How in the hell can I be expected to come up with something clever if I cannot sleep on it? If I cannot write out a few variations of my possible responses to see what works the best? Oral communications in general could only be imprecise and embarrassing and I wanted no part of them.
|(Scientifically accurate diagram,|
stolen from here.)
Speaking of imprecise and embarrassing, I wasn’t too sure about the whole sex thing, either.
But Doctor Belloq said, “Sleep with me,” and it seemed like I had to reply with something. I took a deep breath and I opened my mouth to speak and I was probably as curious as she was about what words were going to come out.
I opened my mouth to speak but before I made a single sound, Doctor Belloq started talking again, and this time she said, “Are your blogs true?”
Damn it, this woman asked hard questions!
How could I respond to that in a way that was funny and profound and sexy and cool? Burroughs would have said the blogs were all true. Hemingway would have said the blogs were all lies. Any answer in between was just boring.
“I don’t know,” I said. “I just write them.”
Doctor Belloq shrugged off my answer. She reached down into a teetering pile of my written words. Down past the Crayola comic book drawings of my elementary school years. Over from the mopey song lyrics of my time in junior high.
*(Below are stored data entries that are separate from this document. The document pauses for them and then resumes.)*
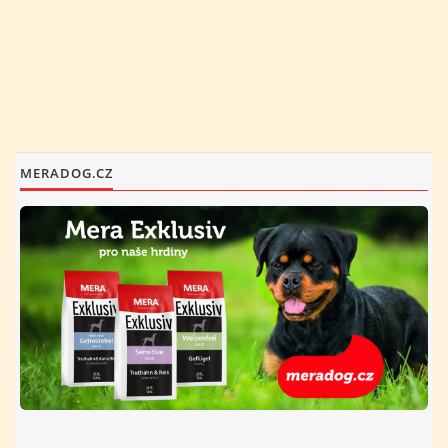
FOTOALBUM
PROVOZNÍ ŘÁD
O NÁS - HISTORIE A SOUČASNOST
MERADOG.CZ
AVZO TSČ ČR CHRUDIM P.S.
VÝBOR KK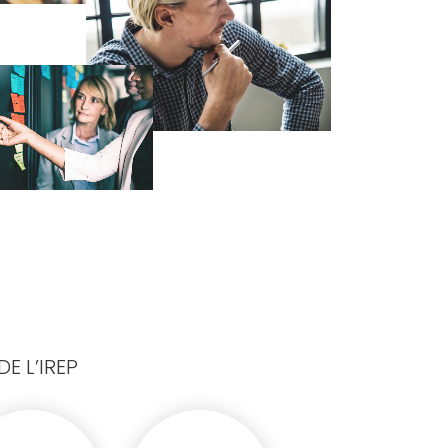
E L’IREP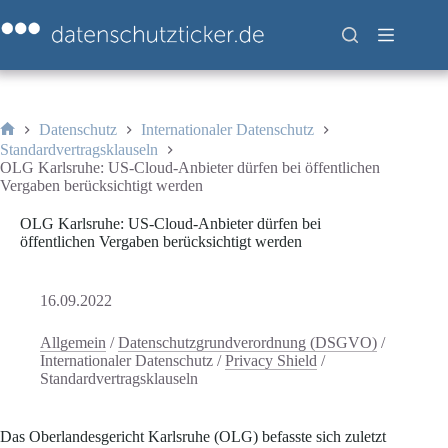
Zum
Inhalt
springen
Datenschutz
Internationaler Datenschutz
Start
Standardvertragsklauseln
OLG Karlsruhe: US-Cloud-Anbieter dürfen bei öffentlichen
Vergaben berücksichtigt werden
OLG Karlsruhe: US-Cloud-Anbieter dürfen bei
öffentlichen Vergaben berücksichtigt werden
16.09.2022
Allgemein
/
Datenschutzgrundverordnung (DSGVO)
/
Internationaler Datenschutz
/
Privacy Shield
/
Standardvertragsklauseln
Das Oberlandesgericht Karlsruhe (OLG) befasste sich zuletzt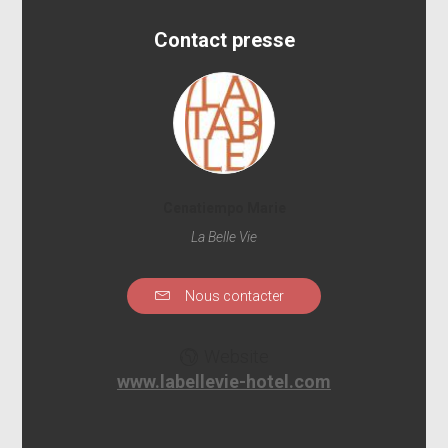
Contact presse
Cenatiempo Marie
La Belle Vie
Nous contacter
Website
www.labellevie-hotel.com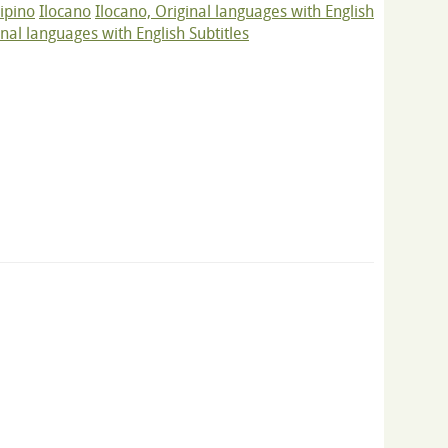
lipino
Ilocano
Ilocano, Original languages with English
inal languages with English Subtitles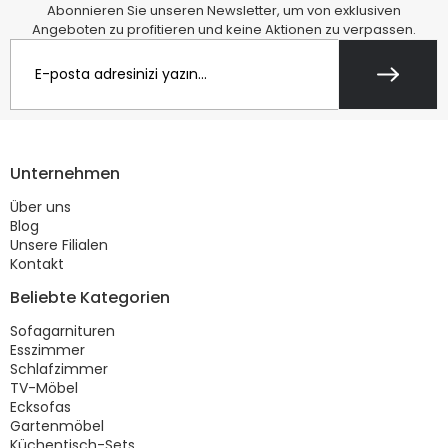
Abonnieren Sie unseren Newsletter, um von exklusiven
Angeboten zu profitieren und keine Aktionen zu verpassen.
Unternehmen
Über uns
Blog
Unsere Filialen
Kontakt
Beliebte Kategorien
Sofagarnituren
Esszimmer
Schlafzimmer
TV-Möbel
Ecksofas
Gartenmöbel
Küchentisch-Sets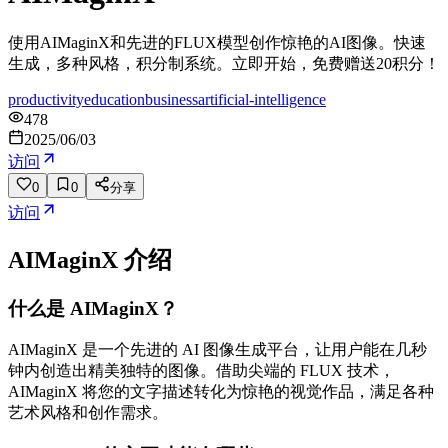
使用AIMaginX和先进的FLUX模型创作惊艳的AI图像。快速
生成，多种风格，积分制系统。立即开始，免费赠送20积分！
productivity
education
business
artificial-intelligence
478
2025/06/03
访问
0
0
分享
访问
AIMaginX
介绍
什么是 AIMaginX？
AIMaginX 是一个先进的 AI 图像生成平台，让用户能在几秒
钟内创造出精美独特的图像。借助尖端的 FLUX 技术，
AIMaginX 将您的文字描述转化为惊艳的视觉作品，满足各种
艺术风格和创作需求。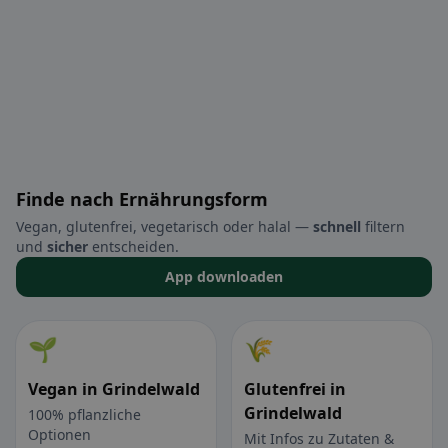
Finde nach Ernährungsform
Vegan, glutenfrei, vegetarisch oder halal —
schnell
filtern
und
sicher
entscheiden.
App downloaden
🌱
🌾
Vegan in Grindelwald
Glutenfrei in
Grindelwald
100% pflanzliche
Optionen
Mit Infos zu Zutaten &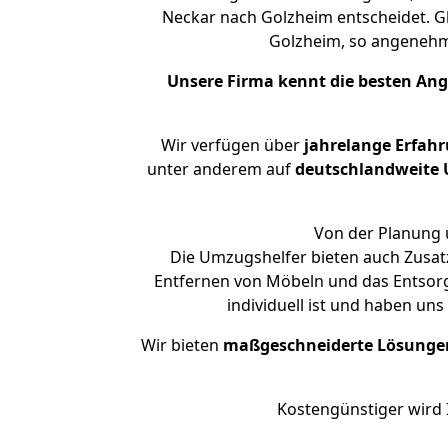
Neckar nach Golzheim entscheidet. Gl
Golzheim, so angeneh
Unsere Firma kennt die besten An
Wir verfügen über
jahrelange Erfah
unter anderem auf
deutschlandweite U
Von der Planung ü
Die Umzugshelfer bieten auch Zusat
Entfernen von Möbeln und das Entsorg
individuell ist und haben un
Wir bieten
maßgeschneiderte Lösunge
Kostengünstiger wird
Behind the optimistic notebooks of “Words I Want to Use in My Writing” from my college days.
She said, “What about this one?” as she handed me the “Plant Life (Parts 1-3)” blog posts from just last month.
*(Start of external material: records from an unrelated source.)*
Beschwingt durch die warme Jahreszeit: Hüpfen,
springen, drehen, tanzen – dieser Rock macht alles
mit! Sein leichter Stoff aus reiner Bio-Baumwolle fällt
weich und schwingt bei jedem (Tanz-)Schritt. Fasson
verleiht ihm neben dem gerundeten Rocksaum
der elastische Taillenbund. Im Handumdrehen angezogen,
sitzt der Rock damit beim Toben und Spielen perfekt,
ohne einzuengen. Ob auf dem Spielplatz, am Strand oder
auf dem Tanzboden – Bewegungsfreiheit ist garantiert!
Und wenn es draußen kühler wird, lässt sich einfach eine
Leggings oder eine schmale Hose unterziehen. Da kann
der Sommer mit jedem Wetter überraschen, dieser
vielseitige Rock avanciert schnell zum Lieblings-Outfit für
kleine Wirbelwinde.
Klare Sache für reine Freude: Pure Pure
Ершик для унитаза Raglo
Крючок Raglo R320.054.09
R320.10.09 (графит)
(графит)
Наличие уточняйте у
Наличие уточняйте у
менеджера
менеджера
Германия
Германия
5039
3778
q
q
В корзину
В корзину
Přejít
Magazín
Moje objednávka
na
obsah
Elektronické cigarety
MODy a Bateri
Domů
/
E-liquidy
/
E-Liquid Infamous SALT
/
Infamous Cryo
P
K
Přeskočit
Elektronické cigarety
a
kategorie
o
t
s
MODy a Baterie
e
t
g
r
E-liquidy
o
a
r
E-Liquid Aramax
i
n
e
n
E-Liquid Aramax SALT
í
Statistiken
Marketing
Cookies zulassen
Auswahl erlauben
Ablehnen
I looked at them, I found a typo, and I set them back down. Doctor Belloq had read my “Plant Life (Parts 1-3)” posts, and while that was sort of scary, it wasn’t the scary part I warned you about.
“That one’s mostly true,” I said.
Doctor Belloq had a gleam in her eye now. I had never seen that gleam before. She was excited. She said, “But you were MUCH more scared of the big old grumpy tree than you admitted there, weren’t you?”
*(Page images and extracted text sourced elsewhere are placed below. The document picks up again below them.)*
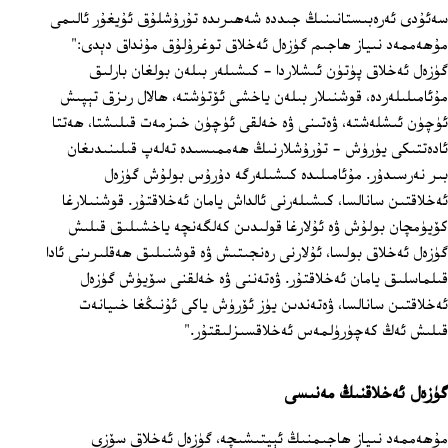
سەئۇدى ئەرەبىستانىنىڭ جىددە شەھىرىدە تۇرۇشلۇق ئۇيغۇر ئالىمى
مۇھەممەد نىياز ھاجىم گۈزەل ئەخلاق توغرۇلۇق مۇنداق دېدى:"
گۈزەل ئەخلاق پۈتۈن ئىشلاردا - كىشىلەر بىلەن بولغان بارلىق
مۇئامىلىلەردە، قوشنىلار بىلەن ياخشى ئۆتۈشتە، ھالال رىزق تېپىش
ئۈچۈن ئىشلەشتە، ۋەتىنى ۋە خەلقى ئۈچۈن خىزمەت قىلىشتا، ھەتتا
ئادەتتىكى يۈرۈش - تۇرۇشلارنىڭ ھەممىسىدە تەلەپ قىلىنىدىغان
بىر نەرسىدۇر. مۇئامىلىدە كىشىلەرگە دۇرۇس بولۇش گۈزەل
ئەخلاقتىن سانالسا، كىشىلەرنى ئالداش يامان ئەخلاقتۇر. قوشنىلارغا
كۆيۈمچان بولۇش ۋە ئۇلارغا قولىدىن كەلگەنچە ياخشىلىق قىلىش
گۈزەل ئەخلاق بولسا، ئۇلارنى رەنجىتىش ۋە قوشنىلىق ھەقلىرىنى ئادا
قىلماسلىق يامان ئەخلاقتۇر. ۋەتەننى ۋە خەلقنى سۆيۈش گۈزەل
ئەخلاقتىن سانالسا، ۋەتەندىن يۈز ئۆرۈش ياكى ئۇنىڭغا خىيانەت
قىلىش ئەڭ كەچۈرۈلمەس ئەخلاقسىزلىقتۇر."
گۈزەل ئەخلاقنىڭ مەنىسى
مۇھەممەد نىياز ھاجىمنىڭ ئېيتىشىچە، گۈزەل ئەخلاق سۆزى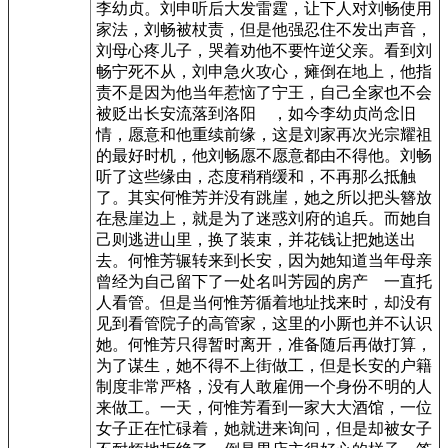
李幼贞。刘申听后大发雷霆，让下人对刘畅使用
家法，刘畅被杖责，但是他强忍住不发出声音，
刘母心疼儿子，哭着劝他不要忤逆父亲。看到刘
畅宁死不从，刘申急火攻心，瘫倒在地上，他指
责不是因为他当年惹恼了宁王，自己全家也不会
被贬出长安流落到洛阳 ，如今李幼贞尚念旧
情，愿意和他重续前缘，这是刘家再次光宗耀祖
的最好时机，他刘畅愿不愿意都由不得他。刘畅
听了这些缘由，态度稍稍缓和，不再那么抵触
了。其实何惟芳并没有跳崖，她之所以把头簪放
在悬崖边上，就是为了迷惑刘府的追兵。而她自
己则逃进山里，换了装束，并花钱让把她送出
去。何惟芳辗转来到长安，因为她知道当年母亲
曾经为自己留下了一处名叫芳园的房产 一直托
人看管。但是当何惟芳循着地址找来时，却没有
见到看管院子的高管家，这里的小厮也并不认识
她。何惟芳只得暂时离开，准备随后再做打算，
为了谋生，她不得不上街做工，但是长安的户籍
制度非常严格，没有人敢雇佣一个身份不明的人
来做工。一天，何惟芳看到一家大大酒馆，一位
女子正在忙碌着，她就进来询问，但是却被女子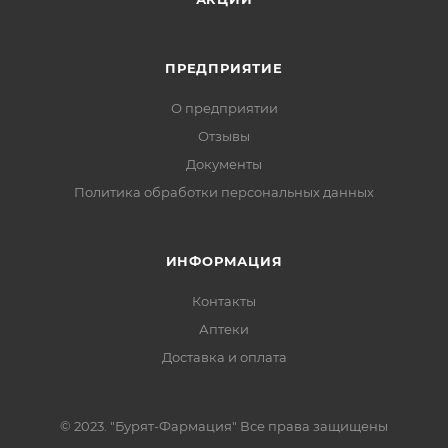
ПРЕДПРИЯТИЕ
О предприятии
Отзывы
Документы
Политика обработки персональных данных
ИНФОРМАЦИЯ
Контакты
Аптеки
Доставка и оплата
© 2023. "Бурят-Фармация" Все права защищены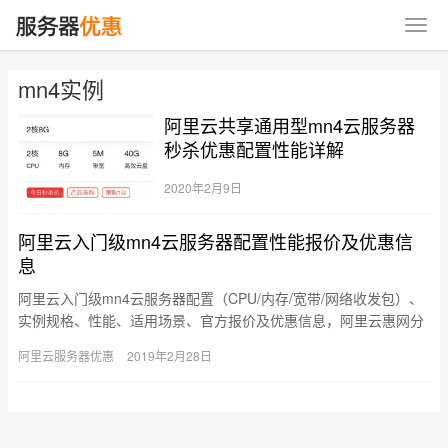
mn4实例
阿里云共享通用型mn4云服务器
秒杀优惠配置性能详解
2020年2月9日
阿里云入门级mn4云服务器配置性能报价及优惠信
息
阿里云入门级mn4云服务器配置（CPU/内存/宽带/网络收发包）、
实例规格、性能、适用场景、官方报价及优惠信息，阿里云惠网分
享： 入门级mn4实例 处理器：2.5 GHz主频的In…
阿里云服务器优惠
2019年2月28日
I considered this. “Yes,” I said.
Doctor Belloq leaped up and started pacing. “You were scared because the big old grumpy tree wrapped its roots around you and was squeezing you, idn’t that right?”
I considered this. “Uh huh,” I said.
She got right up in my face and she started pointing at me. “And you weren’t sitting Indian style like you said. You were lying on your back, weren’t you?”
I considered this, too. “Yup,” I said.
Her hands were shaking now, flapping around like the wings of some epileptic bat. More blog posts got yanked out the pile. “And you’ve been scared of the dark your whole life and that’s why you knock yourself out with wine and Benadryl every single night!”
I considered this. “You missed your calling, Sherlock.”
Doctor Belloq spread her arms out and sort of danced around in front of me. For a moment or two, I got concerned something was wrong, but her breasts bobbed up and down in a really wonderful way with every hop, so I let it go. Whatever was happening here, events definitely appeared to be coming to a head.
She shouted, “Let me spend the night with you, Katy! I want to see this. I figured out why you have been scared to fall asleep your whole life!”
I considered this. Doctor Belloq had not been using “Sleep with me” as a euphemism for “Commit physical abominations with me,” after all.
I had not seen that one coming.
Vonnegut and Bukowski had left me ill-prepared for a woman like this.